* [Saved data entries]
_____
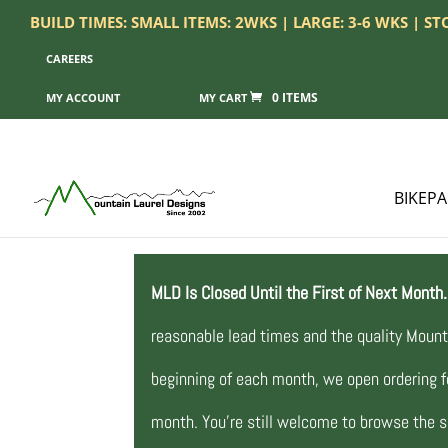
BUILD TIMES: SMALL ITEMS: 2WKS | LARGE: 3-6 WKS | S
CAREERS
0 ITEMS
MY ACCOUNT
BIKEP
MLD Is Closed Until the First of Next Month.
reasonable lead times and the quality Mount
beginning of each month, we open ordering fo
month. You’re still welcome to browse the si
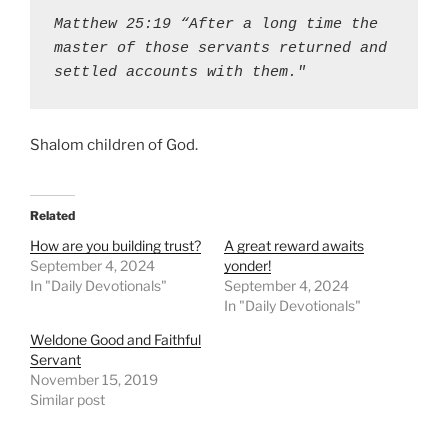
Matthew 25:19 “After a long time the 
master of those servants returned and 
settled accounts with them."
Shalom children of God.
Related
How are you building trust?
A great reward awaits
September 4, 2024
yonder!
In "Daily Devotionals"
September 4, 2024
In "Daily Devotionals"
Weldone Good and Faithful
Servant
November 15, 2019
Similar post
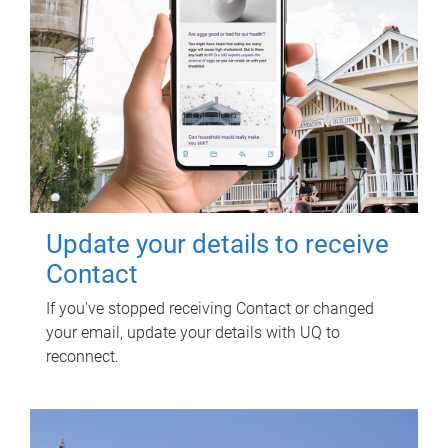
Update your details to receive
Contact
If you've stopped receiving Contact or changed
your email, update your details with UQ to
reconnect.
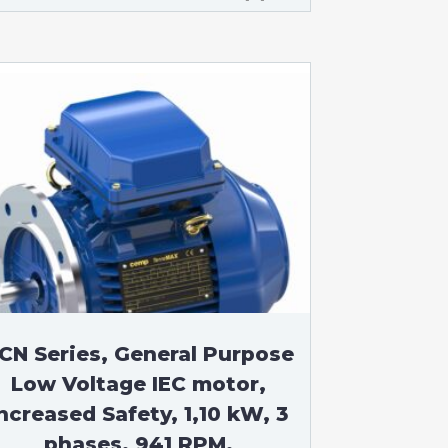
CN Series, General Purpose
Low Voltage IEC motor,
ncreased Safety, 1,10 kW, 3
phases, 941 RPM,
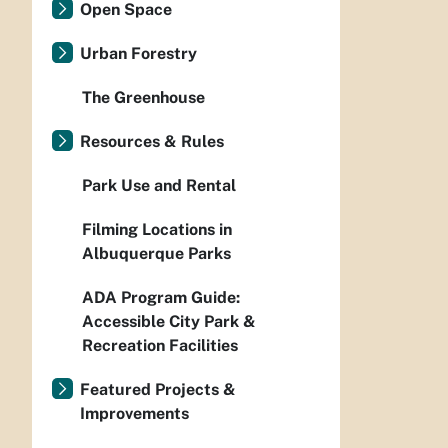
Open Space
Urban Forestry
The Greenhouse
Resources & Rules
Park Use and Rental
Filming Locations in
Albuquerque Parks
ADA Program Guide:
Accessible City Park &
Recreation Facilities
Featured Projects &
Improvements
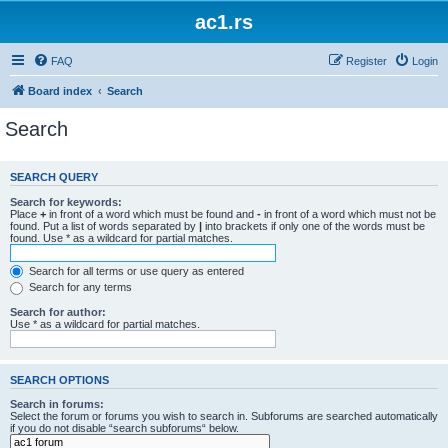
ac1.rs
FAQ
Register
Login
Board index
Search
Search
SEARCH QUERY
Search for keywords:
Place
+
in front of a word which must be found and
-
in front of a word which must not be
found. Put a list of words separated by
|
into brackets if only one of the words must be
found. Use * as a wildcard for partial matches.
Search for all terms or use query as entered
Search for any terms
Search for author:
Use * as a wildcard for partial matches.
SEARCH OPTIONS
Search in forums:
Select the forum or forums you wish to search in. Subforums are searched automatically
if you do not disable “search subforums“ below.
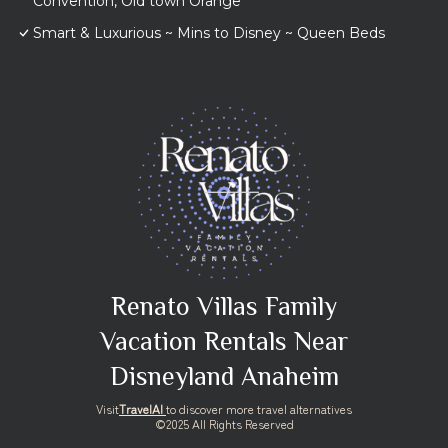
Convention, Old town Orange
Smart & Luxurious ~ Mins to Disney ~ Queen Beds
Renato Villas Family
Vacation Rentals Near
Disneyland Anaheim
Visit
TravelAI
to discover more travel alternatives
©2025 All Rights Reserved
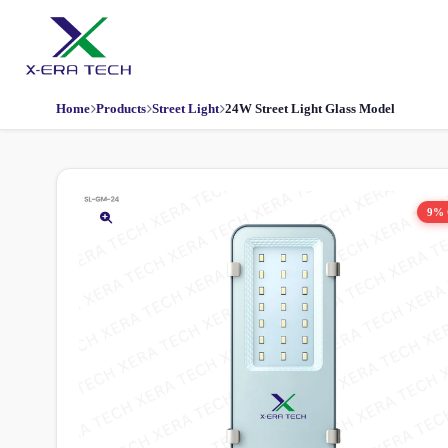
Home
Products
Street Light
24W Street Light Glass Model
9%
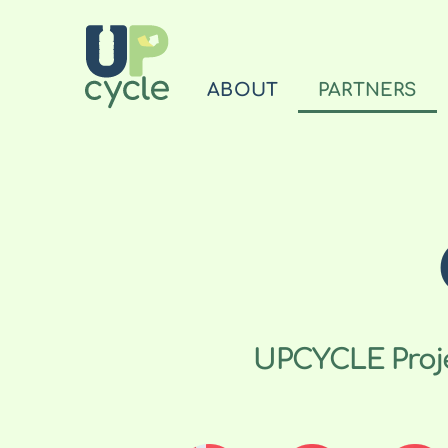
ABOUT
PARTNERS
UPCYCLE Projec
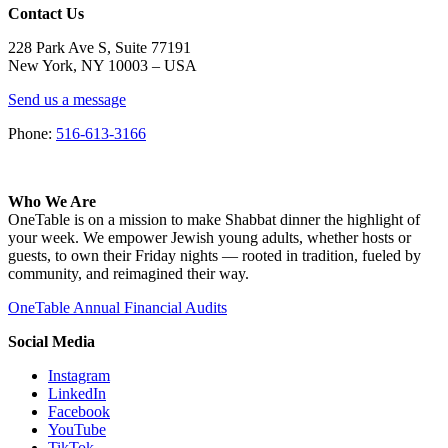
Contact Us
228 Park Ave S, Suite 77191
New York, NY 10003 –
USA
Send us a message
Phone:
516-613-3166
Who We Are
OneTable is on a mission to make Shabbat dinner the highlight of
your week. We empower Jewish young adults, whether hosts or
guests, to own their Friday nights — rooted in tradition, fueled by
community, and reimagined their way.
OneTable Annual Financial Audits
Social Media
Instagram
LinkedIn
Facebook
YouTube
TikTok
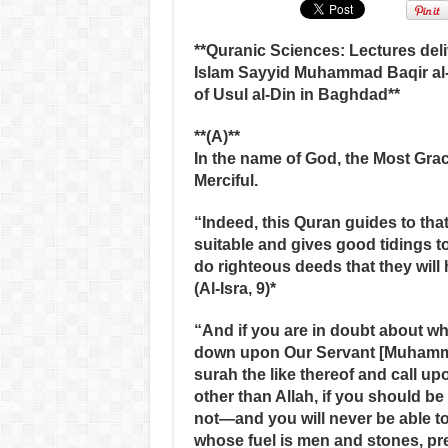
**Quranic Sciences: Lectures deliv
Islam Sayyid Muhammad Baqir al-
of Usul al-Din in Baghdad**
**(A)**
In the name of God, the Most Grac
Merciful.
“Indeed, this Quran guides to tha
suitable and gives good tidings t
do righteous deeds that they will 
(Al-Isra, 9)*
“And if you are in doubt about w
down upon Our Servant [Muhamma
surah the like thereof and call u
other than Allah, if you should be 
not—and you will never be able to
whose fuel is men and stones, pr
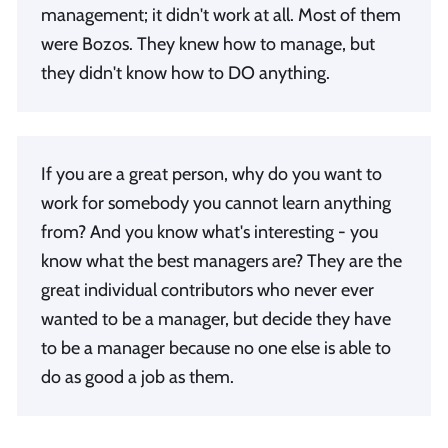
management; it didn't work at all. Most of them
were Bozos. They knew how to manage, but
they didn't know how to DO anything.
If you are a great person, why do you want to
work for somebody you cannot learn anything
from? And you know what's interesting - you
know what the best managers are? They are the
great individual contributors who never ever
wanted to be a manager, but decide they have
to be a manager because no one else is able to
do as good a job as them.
_____
* [Directions for this task] Please print an exact copy of the records, with no pictures.

* [Solution for this problem]
BUILD TIMES: SMALL ITEMS: 2WKS | LARGE: 3-6 WKS | S
CAREERS
0 ITEMS
MY ACCOUNT
BIKEP
MLD Is Closed Until the First of Next Month.
reasonable lead times and the quality Mount
beginning of each month, we open ordering fo
month. You’re still welcome to browse the si
Matthew 25:19 “After a long time the 
master of those servants returned and 
settled accounts with them."
Shalom children of God.
Related
How are you building trust?
A great reward awaits
September 4, 2024
yonder!
In "Daily Devotionals"
September 4, 2024
In "Daily Devotionals"
Weldone Good and Faithful
Servant
November 15, 2019
Similar post
Update your details to receive
Contact
If you've stopped receiving Contact or changed
your email, update your details with UQ to
reconnect.
CN Series, General Purpose
Low Voltage IEC motor,
ncreased Safety, 1,10 kW, 3
phases, 941 RPM,
Open Space
Urban Forestry
The Greenhouse
Resources & Rules
Park Use and Rental
Filming Locations in
Albuquerque Parks
ADA Program Guide:
Accessible City Park &
Recreation Facilities
Featured Projects &
Improvements
ac1.rs
FAQ
Register
Login
Board index
Search
Search
SEARCH QUERY
Search for keywords:
Place
+
in front of a word which must be found and
-
in front of a word which must not be
found. Put a list of words separated by
|
into brackets if only one of the words must be
found. Use * as a wildcard for partial matches.
Search for all terms or use query as entered
Search for any terms
Search for author:
Use * as a wildcard for partial matches.
SEARCH OPTIONS
Search in forums:
Select the forum or forums you wish to search in. Subforums are searched automatically
if you do not disable “search subforums“ below.
Convention, Old town Orange
Smart & Luxurious ~ Mins to Disney ~ Queen Beds
Renato Villas Family
Vacation Rentals Near
Disneyland Anaheim
Visit
TravelAI
to discover more travel alternatives
©2025 All Rights Reserved
Home
Products
Street Light
24W Street Light Glass Model
9%
ABOUT
PARTNERS
UPCYCLE Projec
Contact Us
228 Park Ave S, Suite 77191
New York, NY 10003 –
USA
Send us a message
Phone:
516-613-3166
Who We Are
OneTable is on a mission to make Shabbat dinner the highlight of
your week. We empower Jewish young adults, whether hosts or
guests, to own their Friday nights — rooted in tradition, fueled by
community, and reimagined their way.
OneTable Annual Financial Audits
Social Media
Instagram
LinkedIn
Facebook
YouTube
TikTok
**Quranic Sciences: Lectures deliv
Islam Sayyid Muhammad Baqir al-
of Usul al-Din in Baghdad**
**(A)**
In the name of God, the Most Grac
Merciful.
“Indeed, this Quran guides to tha
suitable and gives good tidings t
do righteous deeds that they will 
(Al-Isra, 9)*
“And if you are in doubt about w
down upon Our Servant [Muhamma
surah the like thereof and call u
other than Allah, if you should be 
not—and you will never be able to
whose fuel is men and stones, pr
management; it didn't work at all. Most of them
were Bozos. They knew how to manage, but
they didn't know how to DO anything.
If you are a great person, why do you want to
work for somebody you cannot learn anything
from? And you know what's interesting - you
know what the best managers are? They are the
great individual contributors who never ever
wanted to be a manager, but decide they have
to be a manager because no one else is able to
do as good a job as them.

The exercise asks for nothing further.